A vacancy rate this low has two important implications.
First, it reflects intense competition for rental housing, which supports ongoing rental growth in many parts of the country. Second, it reinforces the underlying imbalance between supply and demand. When renters are struggling to find available homes, it is a sign the broader housing market remains undersupplied.
For investors, this can improve the appeal of well-bought assets. Strong rental demand can help support yields and reduce vacancy risk, even while interest rates remain relatively elevated.
This is where opportunity appears
When rates rise, confidence tends to fall first.
Some buyers pause. Others decide to “wait and see”. Media coverage becomes more cautious. Transaction volumes can soften. But that does not necessarily mean fundamentals have weakened. Often, it simply means sentiment has.

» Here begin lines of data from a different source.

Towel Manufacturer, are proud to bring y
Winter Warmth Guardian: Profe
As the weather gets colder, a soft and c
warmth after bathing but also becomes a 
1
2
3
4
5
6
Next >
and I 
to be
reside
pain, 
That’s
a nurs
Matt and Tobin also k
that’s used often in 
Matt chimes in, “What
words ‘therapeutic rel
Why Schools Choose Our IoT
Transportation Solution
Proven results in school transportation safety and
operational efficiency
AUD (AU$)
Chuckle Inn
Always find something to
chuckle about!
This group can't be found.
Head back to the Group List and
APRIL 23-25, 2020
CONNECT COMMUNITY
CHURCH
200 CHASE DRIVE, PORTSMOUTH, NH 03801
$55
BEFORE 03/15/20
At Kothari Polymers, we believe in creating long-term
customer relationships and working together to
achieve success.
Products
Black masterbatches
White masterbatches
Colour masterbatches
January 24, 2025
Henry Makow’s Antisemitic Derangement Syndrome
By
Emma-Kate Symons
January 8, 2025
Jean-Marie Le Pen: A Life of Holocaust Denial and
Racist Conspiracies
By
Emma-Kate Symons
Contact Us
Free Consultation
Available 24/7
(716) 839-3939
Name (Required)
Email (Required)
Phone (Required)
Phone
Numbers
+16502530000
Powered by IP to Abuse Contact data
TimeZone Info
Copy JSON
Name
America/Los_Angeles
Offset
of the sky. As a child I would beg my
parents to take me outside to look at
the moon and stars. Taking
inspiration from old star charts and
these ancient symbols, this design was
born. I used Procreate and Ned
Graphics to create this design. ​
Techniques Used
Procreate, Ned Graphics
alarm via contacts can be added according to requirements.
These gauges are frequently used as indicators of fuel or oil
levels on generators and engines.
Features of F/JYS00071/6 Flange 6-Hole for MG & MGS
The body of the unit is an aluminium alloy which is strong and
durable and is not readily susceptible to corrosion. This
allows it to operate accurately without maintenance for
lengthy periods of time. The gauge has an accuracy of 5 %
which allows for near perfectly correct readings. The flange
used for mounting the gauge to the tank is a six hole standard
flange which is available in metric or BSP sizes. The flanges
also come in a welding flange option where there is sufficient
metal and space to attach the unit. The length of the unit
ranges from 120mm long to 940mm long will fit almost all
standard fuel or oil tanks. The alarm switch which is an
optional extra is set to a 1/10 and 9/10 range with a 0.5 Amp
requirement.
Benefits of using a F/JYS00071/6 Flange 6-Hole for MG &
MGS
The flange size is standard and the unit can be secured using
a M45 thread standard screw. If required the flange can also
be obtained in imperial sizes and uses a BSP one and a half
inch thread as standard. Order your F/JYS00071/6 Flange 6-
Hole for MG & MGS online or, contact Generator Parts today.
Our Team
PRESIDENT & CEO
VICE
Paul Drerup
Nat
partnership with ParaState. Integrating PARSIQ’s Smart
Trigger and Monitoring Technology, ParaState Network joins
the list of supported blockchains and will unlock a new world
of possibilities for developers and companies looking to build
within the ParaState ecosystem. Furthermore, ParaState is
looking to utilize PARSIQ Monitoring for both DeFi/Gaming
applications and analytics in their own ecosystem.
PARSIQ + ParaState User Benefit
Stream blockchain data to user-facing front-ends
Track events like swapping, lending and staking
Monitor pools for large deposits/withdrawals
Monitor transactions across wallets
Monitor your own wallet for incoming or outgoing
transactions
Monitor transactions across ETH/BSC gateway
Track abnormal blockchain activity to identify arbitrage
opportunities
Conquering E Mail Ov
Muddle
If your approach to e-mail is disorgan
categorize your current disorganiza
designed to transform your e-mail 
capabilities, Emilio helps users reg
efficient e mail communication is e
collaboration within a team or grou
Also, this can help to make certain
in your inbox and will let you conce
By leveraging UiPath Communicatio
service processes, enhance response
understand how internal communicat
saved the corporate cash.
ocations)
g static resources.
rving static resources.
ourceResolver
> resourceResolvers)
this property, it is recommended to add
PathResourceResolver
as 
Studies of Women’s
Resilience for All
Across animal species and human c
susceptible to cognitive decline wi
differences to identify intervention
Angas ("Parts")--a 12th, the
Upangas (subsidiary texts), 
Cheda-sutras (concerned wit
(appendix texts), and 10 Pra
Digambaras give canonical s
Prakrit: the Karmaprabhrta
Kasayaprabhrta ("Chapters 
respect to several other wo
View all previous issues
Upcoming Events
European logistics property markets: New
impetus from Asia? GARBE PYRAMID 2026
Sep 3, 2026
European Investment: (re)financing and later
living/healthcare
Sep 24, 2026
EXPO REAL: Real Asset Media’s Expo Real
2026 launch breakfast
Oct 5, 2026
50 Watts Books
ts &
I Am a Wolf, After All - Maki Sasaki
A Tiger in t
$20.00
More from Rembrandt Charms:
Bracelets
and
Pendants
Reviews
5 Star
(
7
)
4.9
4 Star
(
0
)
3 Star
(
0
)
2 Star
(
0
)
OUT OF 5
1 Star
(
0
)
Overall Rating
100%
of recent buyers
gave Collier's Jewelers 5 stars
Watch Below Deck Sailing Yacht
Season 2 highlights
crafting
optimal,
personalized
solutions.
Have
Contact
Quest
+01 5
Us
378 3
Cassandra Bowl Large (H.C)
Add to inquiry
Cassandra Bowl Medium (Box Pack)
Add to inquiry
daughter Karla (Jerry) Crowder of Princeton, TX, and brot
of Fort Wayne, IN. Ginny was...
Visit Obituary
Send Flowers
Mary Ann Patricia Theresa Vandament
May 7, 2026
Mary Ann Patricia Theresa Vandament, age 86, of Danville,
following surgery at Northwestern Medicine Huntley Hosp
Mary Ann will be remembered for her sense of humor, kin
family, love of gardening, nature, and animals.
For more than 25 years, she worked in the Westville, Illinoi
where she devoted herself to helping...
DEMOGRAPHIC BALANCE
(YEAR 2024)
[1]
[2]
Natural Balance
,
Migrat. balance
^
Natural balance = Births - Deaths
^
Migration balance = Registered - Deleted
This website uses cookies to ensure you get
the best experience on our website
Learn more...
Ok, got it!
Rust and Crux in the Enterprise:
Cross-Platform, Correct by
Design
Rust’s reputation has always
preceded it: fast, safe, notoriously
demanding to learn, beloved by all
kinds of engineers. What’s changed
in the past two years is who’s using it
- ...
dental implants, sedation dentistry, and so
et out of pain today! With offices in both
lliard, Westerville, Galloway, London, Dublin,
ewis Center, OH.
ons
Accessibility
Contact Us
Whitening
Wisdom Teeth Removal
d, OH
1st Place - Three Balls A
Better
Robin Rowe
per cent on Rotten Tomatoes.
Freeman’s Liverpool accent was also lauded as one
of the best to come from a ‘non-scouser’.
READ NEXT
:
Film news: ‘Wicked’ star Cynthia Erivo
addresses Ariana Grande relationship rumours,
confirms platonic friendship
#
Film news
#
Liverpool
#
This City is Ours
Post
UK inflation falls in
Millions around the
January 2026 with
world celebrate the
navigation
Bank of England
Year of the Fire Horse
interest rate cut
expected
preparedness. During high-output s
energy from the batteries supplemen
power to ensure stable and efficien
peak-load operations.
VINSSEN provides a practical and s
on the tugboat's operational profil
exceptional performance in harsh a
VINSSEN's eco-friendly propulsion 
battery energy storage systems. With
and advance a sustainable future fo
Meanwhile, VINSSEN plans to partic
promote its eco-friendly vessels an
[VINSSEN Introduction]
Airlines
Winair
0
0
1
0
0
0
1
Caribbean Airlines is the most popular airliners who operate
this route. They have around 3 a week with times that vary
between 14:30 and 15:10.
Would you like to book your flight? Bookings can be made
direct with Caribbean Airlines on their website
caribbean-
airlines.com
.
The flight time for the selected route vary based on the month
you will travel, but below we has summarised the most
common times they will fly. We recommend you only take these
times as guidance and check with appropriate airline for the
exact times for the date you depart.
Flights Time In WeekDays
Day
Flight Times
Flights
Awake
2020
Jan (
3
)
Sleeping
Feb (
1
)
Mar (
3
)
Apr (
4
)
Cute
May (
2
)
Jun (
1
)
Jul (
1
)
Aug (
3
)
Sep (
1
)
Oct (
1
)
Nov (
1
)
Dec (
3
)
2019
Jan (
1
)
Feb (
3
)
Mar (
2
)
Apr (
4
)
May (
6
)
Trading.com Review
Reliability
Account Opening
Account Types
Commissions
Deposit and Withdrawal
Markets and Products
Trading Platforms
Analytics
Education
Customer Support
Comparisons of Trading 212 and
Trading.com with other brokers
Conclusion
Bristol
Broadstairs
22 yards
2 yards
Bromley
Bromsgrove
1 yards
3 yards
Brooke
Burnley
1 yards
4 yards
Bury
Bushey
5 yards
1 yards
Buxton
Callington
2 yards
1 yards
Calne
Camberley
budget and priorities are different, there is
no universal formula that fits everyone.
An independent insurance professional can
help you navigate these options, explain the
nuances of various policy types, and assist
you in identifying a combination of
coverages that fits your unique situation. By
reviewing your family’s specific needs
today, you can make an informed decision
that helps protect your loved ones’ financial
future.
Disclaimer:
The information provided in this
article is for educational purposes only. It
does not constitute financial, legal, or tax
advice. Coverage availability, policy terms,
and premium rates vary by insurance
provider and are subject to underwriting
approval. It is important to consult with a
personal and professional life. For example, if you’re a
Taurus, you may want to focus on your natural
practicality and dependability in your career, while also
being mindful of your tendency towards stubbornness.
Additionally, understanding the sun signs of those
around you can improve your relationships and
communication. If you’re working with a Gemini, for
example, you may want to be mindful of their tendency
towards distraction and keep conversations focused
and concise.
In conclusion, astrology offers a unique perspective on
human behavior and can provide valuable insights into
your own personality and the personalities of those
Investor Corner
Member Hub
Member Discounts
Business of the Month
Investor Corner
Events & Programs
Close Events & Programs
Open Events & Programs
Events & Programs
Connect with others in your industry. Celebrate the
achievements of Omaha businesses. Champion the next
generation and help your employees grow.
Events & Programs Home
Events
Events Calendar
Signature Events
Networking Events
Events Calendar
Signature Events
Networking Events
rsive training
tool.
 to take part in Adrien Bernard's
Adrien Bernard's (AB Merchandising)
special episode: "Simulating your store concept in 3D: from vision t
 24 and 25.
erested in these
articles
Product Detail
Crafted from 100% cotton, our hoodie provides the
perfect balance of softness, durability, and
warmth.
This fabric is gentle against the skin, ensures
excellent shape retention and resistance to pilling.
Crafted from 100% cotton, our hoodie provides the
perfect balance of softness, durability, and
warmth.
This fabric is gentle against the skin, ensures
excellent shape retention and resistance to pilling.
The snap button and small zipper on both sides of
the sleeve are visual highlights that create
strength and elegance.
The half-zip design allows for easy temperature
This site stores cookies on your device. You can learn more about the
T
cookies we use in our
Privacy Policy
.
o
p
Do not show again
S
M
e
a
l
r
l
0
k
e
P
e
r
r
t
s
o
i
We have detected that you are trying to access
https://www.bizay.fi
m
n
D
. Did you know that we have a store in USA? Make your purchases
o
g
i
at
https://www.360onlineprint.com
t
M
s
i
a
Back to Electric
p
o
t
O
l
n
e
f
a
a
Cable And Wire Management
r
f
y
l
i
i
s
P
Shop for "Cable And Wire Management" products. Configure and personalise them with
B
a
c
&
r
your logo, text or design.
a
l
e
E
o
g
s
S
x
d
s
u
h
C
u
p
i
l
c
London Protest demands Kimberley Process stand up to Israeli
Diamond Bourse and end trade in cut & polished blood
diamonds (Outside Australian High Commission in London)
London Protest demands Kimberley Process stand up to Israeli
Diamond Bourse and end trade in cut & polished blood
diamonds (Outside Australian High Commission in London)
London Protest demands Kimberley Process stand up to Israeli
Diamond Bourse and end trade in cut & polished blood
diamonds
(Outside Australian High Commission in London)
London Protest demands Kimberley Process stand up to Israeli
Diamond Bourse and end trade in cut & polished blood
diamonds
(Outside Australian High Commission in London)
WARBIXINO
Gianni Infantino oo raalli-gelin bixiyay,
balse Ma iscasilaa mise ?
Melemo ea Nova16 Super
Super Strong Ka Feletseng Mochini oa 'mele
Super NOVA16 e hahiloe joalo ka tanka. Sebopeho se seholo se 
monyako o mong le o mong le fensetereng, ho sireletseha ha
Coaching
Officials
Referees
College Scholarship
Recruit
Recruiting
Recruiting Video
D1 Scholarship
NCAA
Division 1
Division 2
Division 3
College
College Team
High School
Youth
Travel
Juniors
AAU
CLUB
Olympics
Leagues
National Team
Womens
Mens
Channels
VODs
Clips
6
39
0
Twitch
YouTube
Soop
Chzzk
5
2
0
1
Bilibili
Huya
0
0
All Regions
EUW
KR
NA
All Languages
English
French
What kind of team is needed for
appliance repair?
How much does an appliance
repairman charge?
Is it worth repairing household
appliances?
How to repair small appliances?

That disconnect can create opportunity.
Savvy investors understand that markets are usually won by acting before the broader crowd feels comfortable again. When uncertainty is high, there is often less competition, more room to negotiate and a better chance to buy quality assets before momentum returns.
Then, when rates eventually stabilise or fall, confidence comes back quickly. More buyers re-enter. Competition lifts. Prices can accelerate faster than expected. By that point, the easy part of the opportunity has usually passed.
The real question investors should be asking
Instead of asking only, “What are interest rates doing?”, investors should be asking better questions:
- Is supply tight in this market?
- Is rental demand strong?
- Are vacancy rates low?
- Is population growth adding pressure?
- Is this a quality asset in a location with lasting owner-occupier appeal?
These are the questions that matter because they get to the heart of what drives long-term performance.
Rates influence the market, but they do not control it on their own.
Final thoughts
Interest rates are not the only thing driving the property market — and they are certainly not the only thing driving prices.
Australia’s recent experience is proof that rising rates and rising property prices can co-exist. When supply is constrained, vacancies are tight and demand remains firm, prices can stay resilient and even continue climbing.
Right now, that is exactly why there is still an opportunity for savvy investors.
The buyers who tend to do best are not the ones waiting for the headlines to become optimistic again. They are the ones who understand the broader market forces at play, act while confidence is patchy, and secure quality property before the next wave of competition arrives.